There is bad news for U.S. stocks today, mainly as follows:
- Macro level: U.S. employment data was better than expected and service industry inflation accelerated. U.S. JOLTS job vacancies unexpectedly increased by 259,000 to 8.098 million in November, reaching a 6-month high. The U.S. ISM non-manufacturing PMI in December increased from November The index rose to 54.1 from 52.1 in November, and the price index rose to 64.4 from 58.2 in November, a new high in the past 11 months. The strong economic data means that the current inflationary pressure in the United States is relatively high, and the market's concerns about the pace of the Federal Reserve's interest rate cuts have once again affected the trend of U.S. stocks. The market The probability that the Federal Reserve will not cut interest rates in January is expected to rise to 95%. The Fed will cut interest rates by only 37 basis points in 2025, and U.S. bond yields once hit a nearly eight-month high.

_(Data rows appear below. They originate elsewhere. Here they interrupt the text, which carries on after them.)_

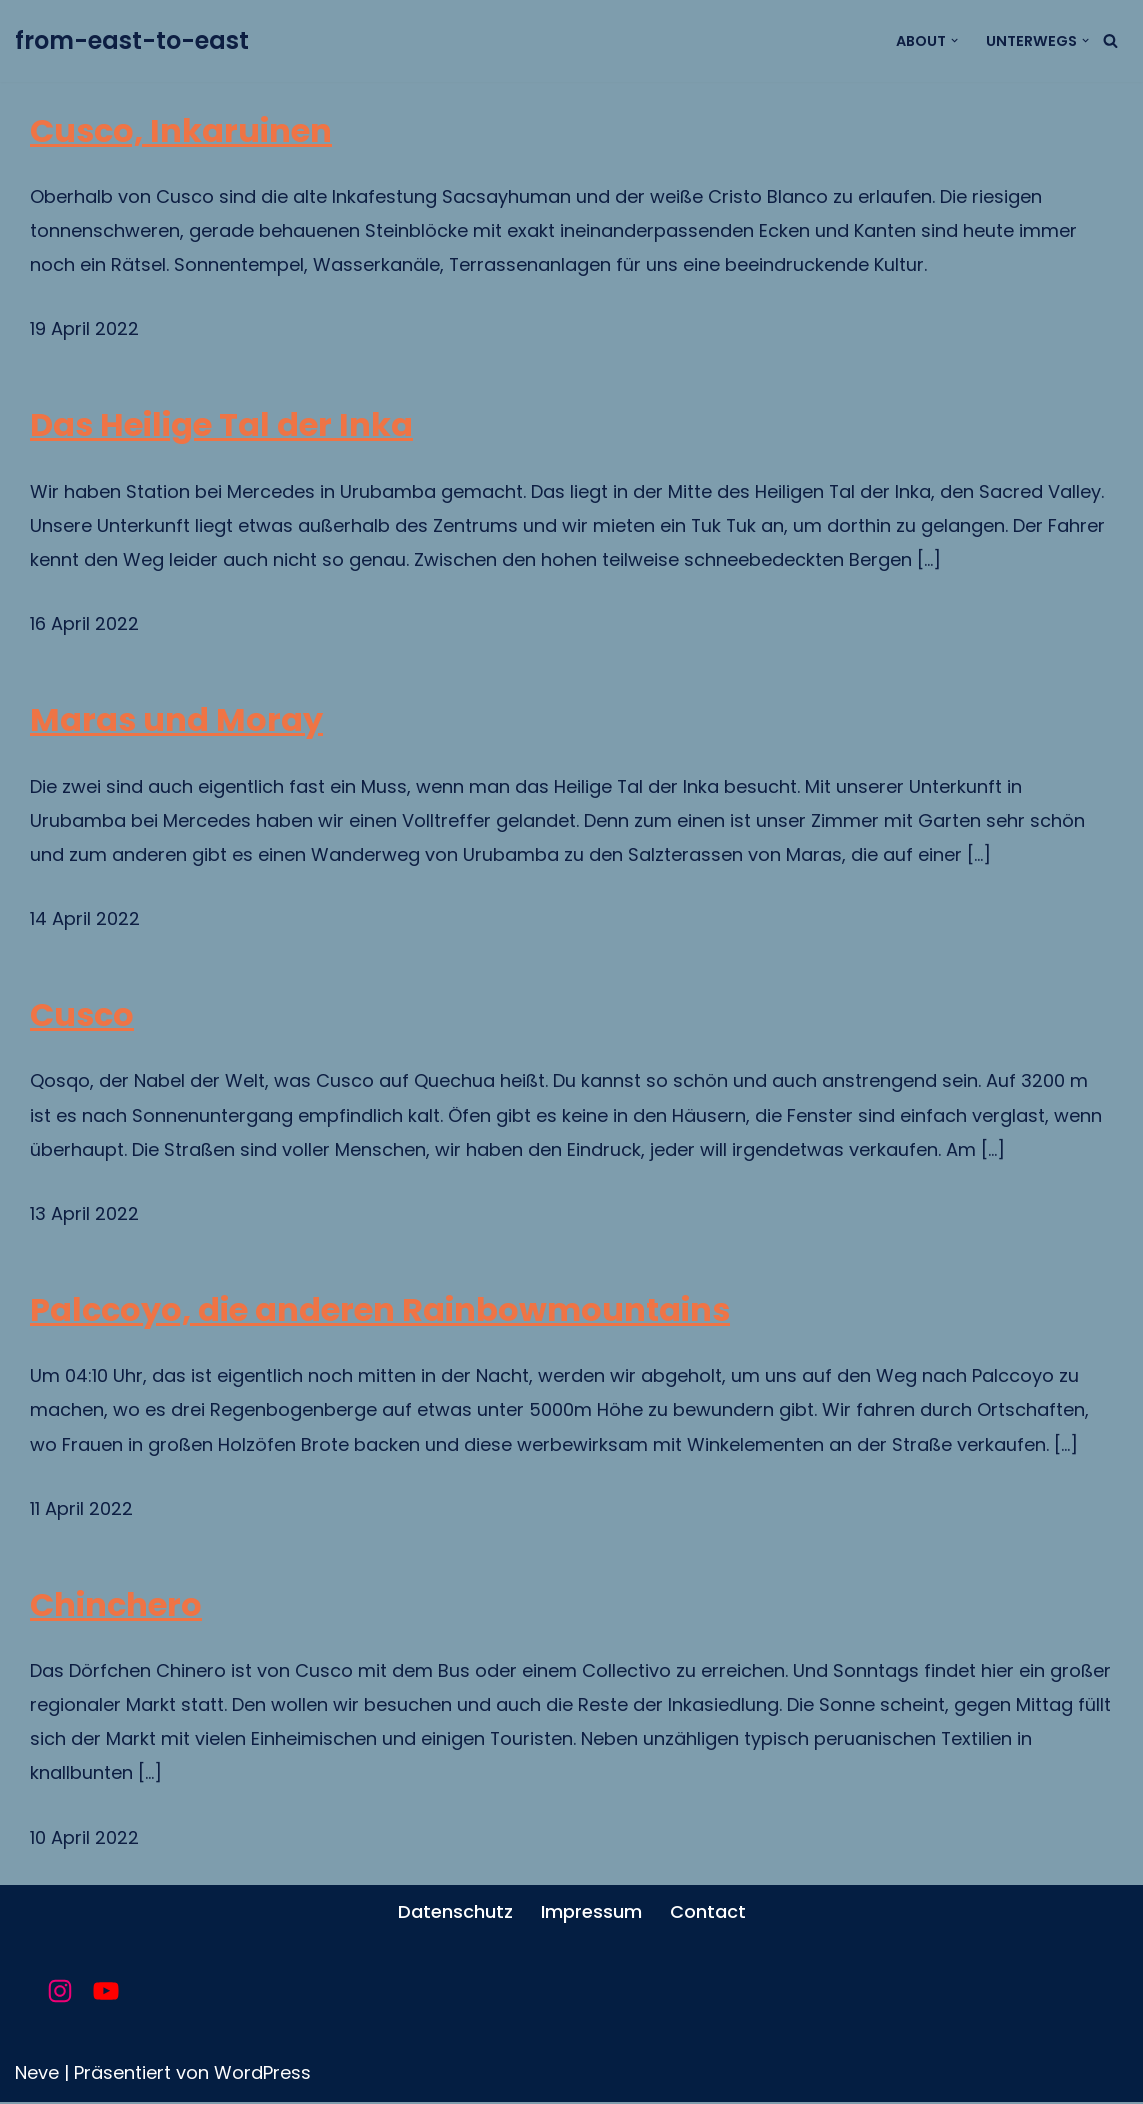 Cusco (82, 1016)
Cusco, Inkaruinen (181, 131)
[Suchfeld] (1110, 40)
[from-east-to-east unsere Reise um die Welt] (132, 41)
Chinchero (116, 1606)
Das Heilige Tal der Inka (221, 426)
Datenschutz (455, 1913)
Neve (37, 2074)
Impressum (591, 1913)
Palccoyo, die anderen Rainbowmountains (380, 1311)
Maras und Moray (176, 721)
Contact (708, 1913)
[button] (954, 40)
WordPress (262, 2074)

- Institutional investor level: Goldman Sachs derivatives strategist John Marshall pointed out that stock financing spreads fell significantly after the Federal Reserve announced its "hawkish" policy stance on December 18 last year, which means that institutional investors are significantly reducing their leveraged long positions. , hedge funds are shorting the U.S. stock market on a large scale.
-Individual stock level: Bank of America analyst John Murphy issued a report downgrading Tesla's rating from "buy" to "neutral", pointing out that Tesla's vehicle delivery performance in the fourth quarter of 2024 and fiscal year 2024 will decline. Weaker than expected, the company also reported a decline in overall annual sales, and also believes that Tesla has some execution risks in 2025.